Biden’s administration has worked quickly to challenge nearly every aspect of oil production and use through regulations and executive orders: financing and private sector investmentexploration and production, pipeline construction and operation, and use in cars and trucks.

Additionally, the administration has generated considerable political risk by threatening future energy and climate policies to overhaul the American energy sector with a transition away from conventional sources.

Biden’s commitment to the Paris climate agreement and his vision in the American Jobs Plan, and Congress’ efforts to implement the Green New Deal in piecemeal fashion, seek to orient energy markets around arbitrary political goals. They prescribe the use of certain kinds of energy—wind, solar, electric vehicles—rather than principles of competition, dynamic access to markets, affordability, consumer choice, and reliability.

Perhaps all of the demands from the left to “restructure” and “reimagine” energy markets are bumping up against reality.

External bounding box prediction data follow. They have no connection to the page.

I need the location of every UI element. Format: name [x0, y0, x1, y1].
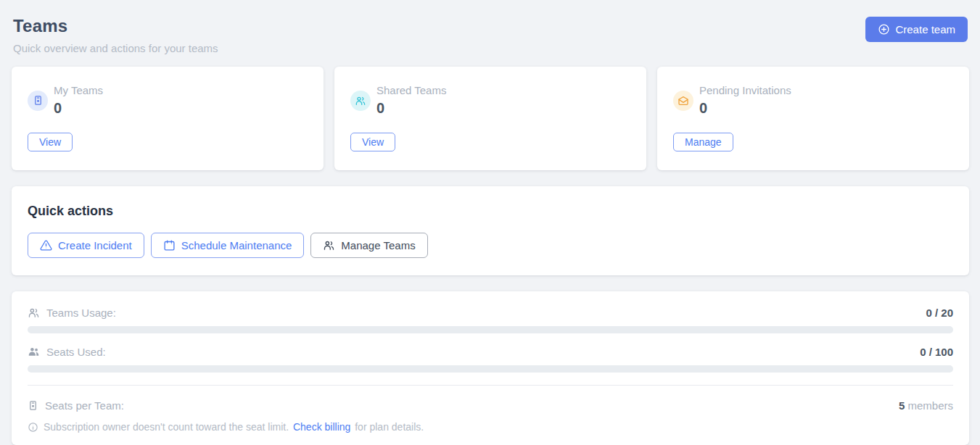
- usage-note: Subscription owner doesn't count toward …: [28, 421, 953, 433]
- teams-usage-value: 0 / 20: [926, 307, 953, 319]
- quick-actions-buttons: Create Incident Schedule Maintenance: [28, 233, 953, 258]
- teams-usage-label: Teams Usage:: [46, 307, 116, 319]
- schedule-maintenance-label: Schedule Maintenance: [181, 239, 292, 251]
- stat-value: 0: [54, 100, 103, 117]
- manage-teams-label: Manage Teams: [341, 239, 415, 251]
- info-icon: [28, 422, 38, 433]
- stat-top: My Teams 0: [28, 84, 308, 117]
- seats-per-team-value: 5 members: [899, 399, 953, 412]
- seats-used-value: 0 / 100: [920, 346, 953, 358]
- usage-divider: [28, 385, 953, 386]
- page-title: Teams: [13, 16, 218, 36]
- create-incident-button[interactable]: Create Incident: [28, 233, 144, 258]
- seats-used-label: Seats Used:: [46, 346, 106, 358]
- users-icon: [323, 239, 335, 251]
- schedule-maintenance-button[interactable]: Schedule Maintenance: [151, 233, 305, 258]
- seats-per-team-number: 5: [899, 399, 905, 412]
- manage-teams-button[interactable]: Manage Teams: [310, 233, 427, 258]
- seats-per-team-label: Seats per Team:: [45, 399, 124, 412]
- page-header: Teams Quick overview and actions for you…: [12, 12, 969, 54]
- teams-usage-left: Teams Usage:: [28, 307, 116, 319]
- stat-value: 0: [699, 100, 791, 117]
- stat-label: Pending Invitations: [699, 84, 791, 96]
- usage-card: Teams Usage: 0 / 20 Seats Used: 0 / 100: [12, 291, 969, 445]
- seats-per-team-left: Seats per Team:: [28, 399, 124, 412]
- check-billing-link[interactable]: Check billing: [293, 421, 350, 433]
- note-text: Subscription owner doesn't count toward …: [44, 421, 424, 433]
- calendar-icon: [163, 239, 176, 251]
- stat-top: Shared Teams 0: [350, 84, 630, 117]
- seats-used-left: Seats Used:: [28, 346, 106, 358]
- stat-top: Pending Invitations 0: [673, 84, 953, 117]
- page-subtitle: Quick overview and actions for your team…: [13, 42, 218, 54]
- stat-texts: Shared Teams 0: [376, 84, 446, 117]
- create-incident-label: Create Incident: [58, 239, 132, 251]
- teams-page: Teams Quick overview and actions for you…: [0, 0, 980, 445]
- stat-label: My Teams: [54, 84, 103, 96]
- stat-texts: My Teams 0: [54, 84, 103, 117]
- users-filled-icon: [28, 346, 40, 358]
- stat-cards-row: My Teams 0 View Shared Teams: [12, 67, 969, 170]
- seats-used-progressbar: [28, 365, 953, 373]
- mail-icon: [673, 91, 693, 111]
- seats-used-row: Seats Used: 0 / 100: [28, 346, 953, 358]
- quick-actions-card: Quick actions Create Incident: [12, 186, 969, 275]
- page-header-text: Teams Quick overview and actions for you…: [13, 16, 218, 54]
- id-badge-icon: [28, 400, 38, 411]
- teams-usage-row: Teams Usage: 0 / 20: [28, 307, 953, 319]
- note-text-before: Subscription owner doesn't count toward …: [44, 421, 289, 433]
- teams-usage-progressbar: [28, 326, 953, 333]
- my-teams-card: My Teams 0 View: [12, 67, 324, 170]
- stat-value: 0: [376, 100, 446, 117]
- seats-per-team-suffix: members: [907, 399, 953, 412]
- note-text-after: for plan details.: [355, 421, 424, 433]
- my-teams-view-button[interactable]: View: [28, 133, 73, 151]
- warning-triangle-icon: [40, 239, 52, 251]
- create-team-label: Create team: [895, 23, 955, 36]
- quick-actions-title: Quick actions: [28, 204, 953, 219]
- id-badge-icon: [28, 91, 48, 111]
- plus-circle-icon: [878, 23, 890, 36]
- create-team-button[interactable]: Create team: [865, 17, 968, 42]
- stat-texts: Pending Invitations 0: [699, 84, 791, 117]
- pending-invitations-card: Pending Invitations 0 Manage: [657, 67, 969, 170]
- stat-label: Shared Teams: [376, 84, 446, 96]
- users-outline-icon: [28, 307, 40, 319]
- pending-invitations-manage-button[interactable]: Manage: [673, 133, 733, 151]
- seats-per-team-row: Seats per Team: 5 members: [28, 399, 953, 412]
- shared-teams-view-button[interactable]: View: [350, 133, 395, 151]
- users-icon: [350, 91, 371, 111]
- shared-teams-card: Shared Teams 0 View: [334, 67, 646, 170]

History gives us some advice. In less than a decade, the U.S. went from projections in the early 2000s of energy shortages to being the largest producer of oil in the world.

The U.S. exported more petroleum than it imported in 2020. That hasn’t happened since 1949, and it’s hard to overstate how revolutionary that is for domestic and international oil markets.

This revolution was thanks to innovation in the private sector to develop economic directional drilling and hydraulic fracturing, private property rights and regulatory reform at the state level, and Congress’ 2015 removal of the oil export ban.

In 2012, President Barack Obama said that we can’t drill our way to lower gasoline prices. In 2021, the Biden administration routinely says by its actions that you shall not drill your way to lower gas prices.

Although Americans can’t control everything that goes into the price of gasoline, the president’s approach will cause self-inflicted wounds.

Instead, Biden should lean into the space where Sullivan ended: “competitive energy markets will ensure reliable and stable energy supplies.”